PROBLEM DESCRIPTION: Skip the pictures. Copy all the rest of the records down exactly.

PROVIDED RECORDS:

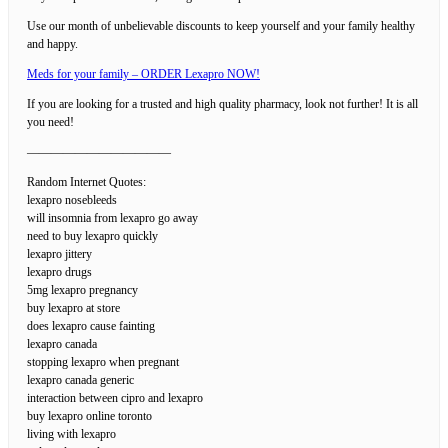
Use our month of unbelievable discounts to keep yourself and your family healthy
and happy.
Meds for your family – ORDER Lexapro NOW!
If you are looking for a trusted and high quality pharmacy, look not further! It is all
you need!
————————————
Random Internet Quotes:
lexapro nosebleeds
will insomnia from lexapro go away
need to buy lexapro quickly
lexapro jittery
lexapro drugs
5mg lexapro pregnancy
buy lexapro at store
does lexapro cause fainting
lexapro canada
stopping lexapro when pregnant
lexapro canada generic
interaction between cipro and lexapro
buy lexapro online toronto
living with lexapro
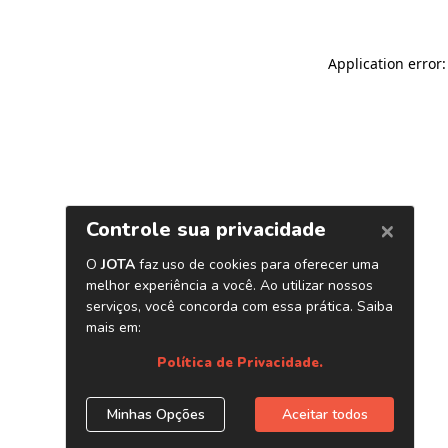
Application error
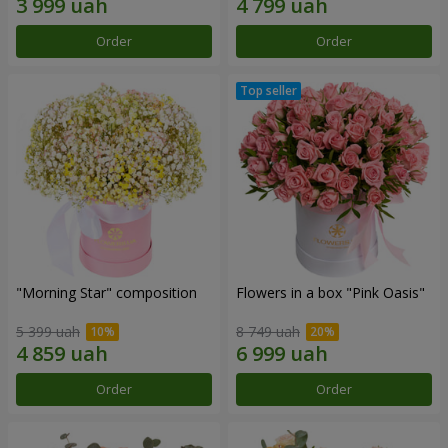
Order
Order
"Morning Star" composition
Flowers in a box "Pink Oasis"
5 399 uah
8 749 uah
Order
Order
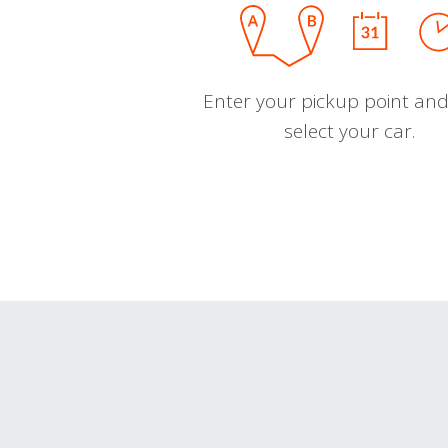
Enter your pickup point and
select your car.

EXPECTED ANSWER:
Use our month of unbelievable discounts to keep yourself and your family healthy
and happy.
Meds for your family – ORDER Lexapro NOW!
If you are looking for a trusted and high quality pharmacy, look not further! It is all
you need!
————————————
Random Internet Quotes:
lexapro nosebleeds
will insomnia from lexapro go away
need to buy lexapro quickly
lexapro jittery
lexapro drugs
5mg lexapro pregnancy
buy lexapro at store
does lexapro cause fainting
lexapro canada
stopping lexapro when pregnant
lexapro canada generic
interaction between cipro and lexapro
buy lexapro online toronto
living with lexapro
Application error
Order
Order
"Morning Star" composition
Flowers in a box "Pink Oasis"
5 399 uah
8 749 uah
Order
Order
Enter your pickup point and
select your car.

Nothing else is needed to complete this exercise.